### [Task description]
In the records below, find the line containing "children with life"; give it again exactly, along with every line that follows, and nothing else.

### [Exercise material]
>>>

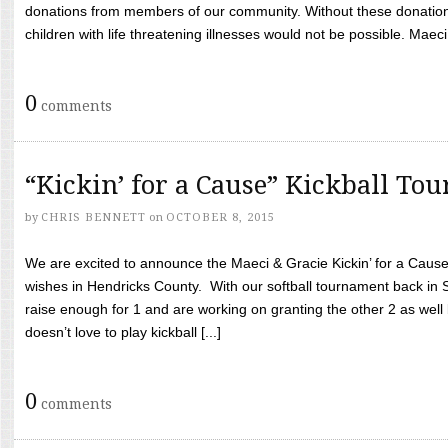
donations from members of our community. Without these donation
children with life threatening illnesses would not be possible. Maeci
0
comments
“Kickin’ for a Cause” Kickball To
by
CHRIS BENNETT
on
OCTOBER 8, 2015
We are excited to announce the Maeci & Gracie Kickin’ for a Cause 
wishes in Hendricks County. With our softball tournament back in
raise enough for 1 and are working on granting the other 2 as wel
doesn’t love to play kickball [...]
0
comments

<<<

### [Your solution]
children with life threatening illnesses would not be possible. Maeci
0
comments
“Kickin’ for a Cause” Kickball To
by
CHRIS BENNETT
on
OCTOBER 8, 2015
We are excited to announce the Maeci & Gracie Kickin’ for a Cause 
wishes in Hendricks County. With our softball tournament back in
raise enough for 1 and are working on granting the other 2 as wel
doesn’t love to play kickball [...]
0
comments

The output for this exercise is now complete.